START THE DATA
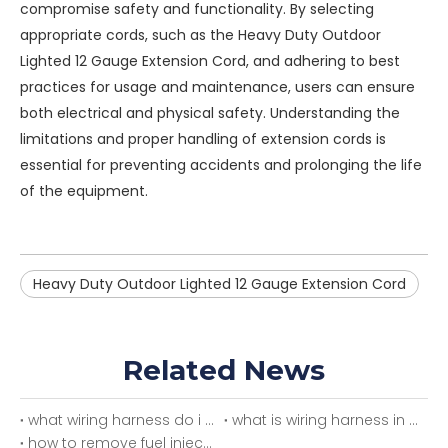
compromise safety and functionality. By selecting
appropriate cords, such as the
Heavy Duty Outdoor
Lighted 12 Gauge Extension Cord
, and adhering to best
practices for usage and maintenance, users can ensure
both electrical and physical safety. Understanding the
limitations and proper handling of extension cords is
essential for preventing accidents and prolonging the life
of the equipment.
Heavy Duty Outdoor Lighted 12 Gauge Extension Cord
Related News
what wiring harness do i need
what is wiring harness in car
how to remove fuel injector wiring harness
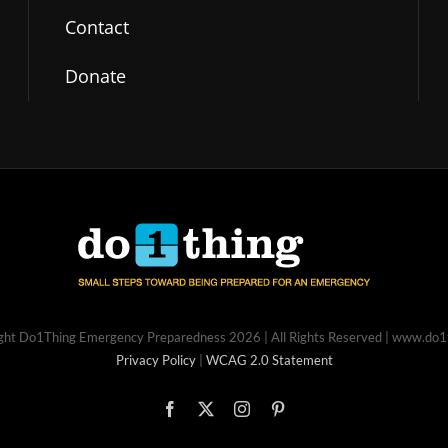
Contact
Donate
ght Do1Thing Emergency Preparedness
2026 | All Rights Reserved | www.do
Privacy Policy
|
WCAG 2.0 Statement
Facebook
X
Instagram
Pinterest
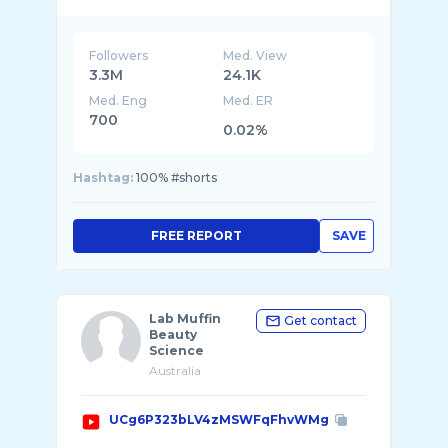
Followers
Med. View
3.3M
24.1K
Med. Eng
Med. ER
700
0.02%
Hashtag:
100% #shorts
FREE REPORT
SAVE
Lab Muffin
Get contact
Beauty
Science
Australia
UCg6P323bLV4zMSWFqFhvWMg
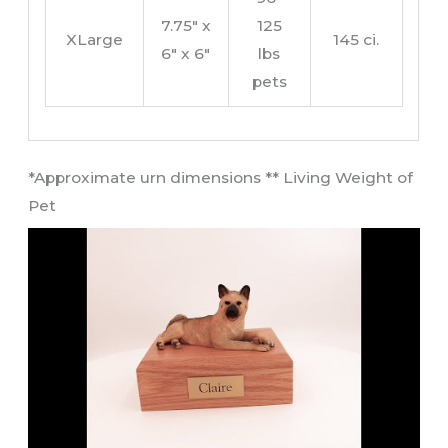
7.75″ x
125
XLarge
145 ci.
6″ x 6″
lbs
pets
​*Approximate urn dimensions ** Living Weight of
Pet​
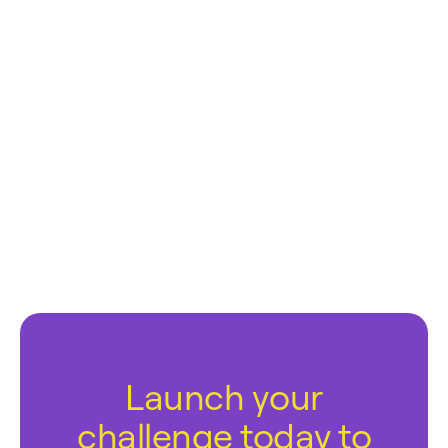
Launch your
challenge today to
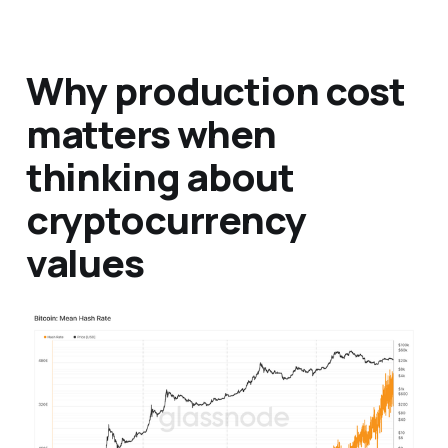
Why production cost
matters when
thinking about
cryptocurrency
values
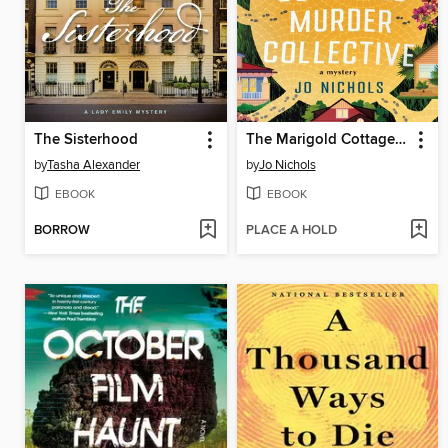
The Sisterhood
The Marigold Cottages Murder Collective
by
Tasha Alexander
by
Jo Nichols
EBOOK
EBOOK
BORROW
PLACE A HOLD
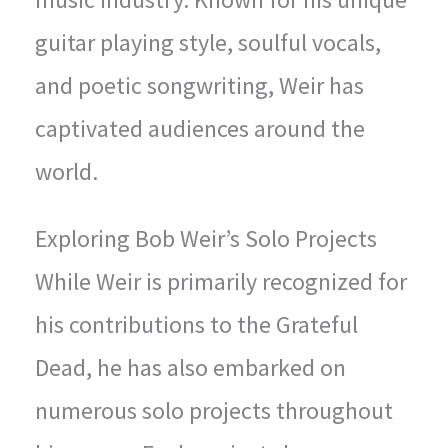
guitar playing style, soulful vocals,
and poetic songwriting, Weir has
captivated audiences around the
world.
Exploring Bob Weir’s Solo Projects
While Weir is primarily recognized for
his contributions to the Grateful
Dead, he has also embarked on
numerous solo projects throughout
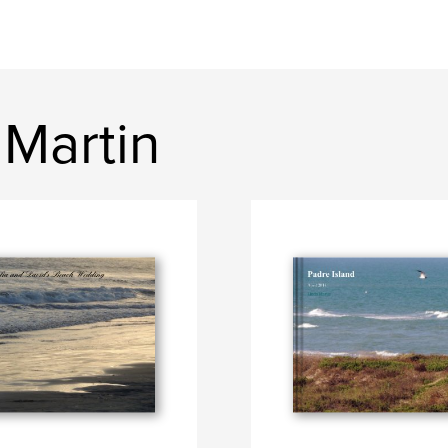
 Martin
END THE DATA
> **ABOUT THIS TASK**
Retype everything in the entries above exactly. The pictures are to be omitted.

> **ANSWER TO THIS PROBLEM**
compromise safety and functionality. By selecting
appropriate cords, such as the
Heavy Duty Outdoor
Lighted 12 Gauge Extension Cord
, and adhering to best
practices for usage and maintenance, users can ensure
both electrical and physical safety. Understanding the
limitations and proper handling of extension cords is
essential for preventing accidents and prolonging the life
of the equipment.
Heavy Duty Outdoor Lighted 12 Gauge Extension Cord
Related News
what wiring harness do i need
what is wiring harness in car
how to remove fuel injector wiring harness
Contact
Donate
ght Do1Thing Emergency Preparedness
2026 | All Rights Reserved | www.do
Privacy Policy
|
WCAG 2.0 Statement
Facebook
X
Instagram
Pinterest
Followers
Med. View
3.3M
24.1K
Med. Eng
Med. ER
700
0.02%
Hashtag:
100% #shorts
FREE REPORT
SAVE
Lab Muffin
Get contact
Beauty
Science
Australia
UCg6P323bLV4zMSWFqFhvWMg
7.75″ x
125
XLarge
145 ci.
6″ x 6″
lbs
pets
​*Approximate urn dimensions ** Living Weight of
Pet​
Launch your
challenge today to
Why production cost
matters when
thinking about
cryptocurrency
values
The Sisterhood
The Marigold Cottages Murder Collective
by
Tasha Alexander
by
Jo Nichols
EBOOK
EBOOK
BORROW
PLACE A HOLD
guitar playing style, soulful vocals,
and poetic songwriting, Weir has
captivated audiences around the
world.
Exploring Bob Weir’s Solo Projects
While Weir is primarily recognized for
his contributions to the Grateful
Dead, he has also embarked on
numerous solo projects throughout
 Martin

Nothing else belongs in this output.